Israel launched air raids against Syrian army positions early Wednesday and issued a stark warning to Damascus just hours after a bomb on the occupied Golan wounded four Israeli soldiers.
The Syrian army said the air strikes killed one soldier and wounded seven, cautioning that the assault endangered “the security and stability of the region”.
The bombing marked the most serious escalation along the ceasefire line with Syria since the 1973 Middle East War, with Israel’s defence minister warning that Damascus would pay a “high price” for helping militants bent on harming the Jewish state.

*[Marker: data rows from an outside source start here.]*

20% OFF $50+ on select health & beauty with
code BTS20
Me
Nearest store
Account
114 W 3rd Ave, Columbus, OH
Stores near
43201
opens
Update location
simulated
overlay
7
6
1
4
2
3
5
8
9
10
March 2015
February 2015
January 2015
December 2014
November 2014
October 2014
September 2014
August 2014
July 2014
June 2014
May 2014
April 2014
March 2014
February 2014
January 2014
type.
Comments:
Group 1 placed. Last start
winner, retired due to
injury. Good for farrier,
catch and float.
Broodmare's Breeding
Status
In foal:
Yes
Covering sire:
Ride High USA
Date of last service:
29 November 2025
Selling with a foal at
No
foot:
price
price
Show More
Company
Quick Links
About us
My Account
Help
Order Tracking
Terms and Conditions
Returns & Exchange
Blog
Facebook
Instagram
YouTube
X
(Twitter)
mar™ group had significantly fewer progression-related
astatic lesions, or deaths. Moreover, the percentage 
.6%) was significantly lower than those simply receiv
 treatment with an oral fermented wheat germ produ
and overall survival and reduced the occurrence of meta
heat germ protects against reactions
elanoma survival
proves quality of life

Fighters from Lebanon’s powerful Shiite movement Hezbollah, which fought a bloody war with Israel in 2006, are battling alongside regime troops in Syria’s civil war and are credited with a string of recent battlefield successes against the rebels.

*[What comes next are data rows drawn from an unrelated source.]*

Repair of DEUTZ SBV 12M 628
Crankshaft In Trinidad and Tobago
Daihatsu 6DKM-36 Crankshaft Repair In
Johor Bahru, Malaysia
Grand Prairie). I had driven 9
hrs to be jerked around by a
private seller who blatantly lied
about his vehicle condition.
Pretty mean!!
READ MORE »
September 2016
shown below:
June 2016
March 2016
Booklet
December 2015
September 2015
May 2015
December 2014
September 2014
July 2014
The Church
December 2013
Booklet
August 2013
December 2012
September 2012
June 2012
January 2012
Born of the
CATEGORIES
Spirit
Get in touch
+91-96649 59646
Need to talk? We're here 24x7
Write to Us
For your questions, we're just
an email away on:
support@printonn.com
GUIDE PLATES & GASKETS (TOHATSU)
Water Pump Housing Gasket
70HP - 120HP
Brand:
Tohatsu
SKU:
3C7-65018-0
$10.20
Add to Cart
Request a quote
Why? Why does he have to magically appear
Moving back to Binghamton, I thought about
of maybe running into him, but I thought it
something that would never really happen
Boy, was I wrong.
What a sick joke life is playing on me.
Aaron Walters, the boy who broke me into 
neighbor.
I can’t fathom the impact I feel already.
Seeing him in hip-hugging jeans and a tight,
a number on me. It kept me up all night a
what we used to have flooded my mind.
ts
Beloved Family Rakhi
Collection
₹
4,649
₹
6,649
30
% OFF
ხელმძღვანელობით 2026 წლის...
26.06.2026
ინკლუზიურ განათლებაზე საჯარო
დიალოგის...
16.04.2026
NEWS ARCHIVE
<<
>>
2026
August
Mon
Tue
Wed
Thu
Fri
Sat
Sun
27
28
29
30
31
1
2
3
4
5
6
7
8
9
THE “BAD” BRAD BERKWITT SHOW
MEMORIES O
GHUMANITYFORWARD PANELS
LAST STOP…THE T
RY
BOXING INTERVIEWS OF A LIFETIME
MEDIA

Israeli officials have been careful not to directly blame Hezbollah at this stage, but Prime Minister Benjamin Netanyahu said Tuesday there was a growing number of “jihadists and Hezbollah elements” on the Syrian Golan, which “represents a new threat” for Israel.
Following the Golan attack, Netanyahu had warned that Israel would act “forcefully” to defend itself.
Israel’s military said a Syrian army training facility, a military headquarters and artillery batteries had been targeted in the response.
Syria’s army command confirmed strikes on its bases in the Quneitra region, which it said led to “the martyrdom of one soldier and the wounding of seven others”.
- ‘Acts of aggression’ -
“We warn that these desperate attempts to escalate and exacerbate the situation in these circumstances by repeating these acts of aggression would endanger the security and stability of the region,” a statement added.
The early morning air strikes took place 12 hours after four soldiers who were patrolling the Israeli side of the ceasefire line were wounded, one of them severely, by a roadside bomb.
It was the third such incident in two weeks along Israel’s northern frontier, with Israeli military officials blaming the Syrian army for complicity in the attack.
Two previous attempts to strike soldiers along Israel’s northern borders on March 5 and March 14 were blamed on Hezbollah.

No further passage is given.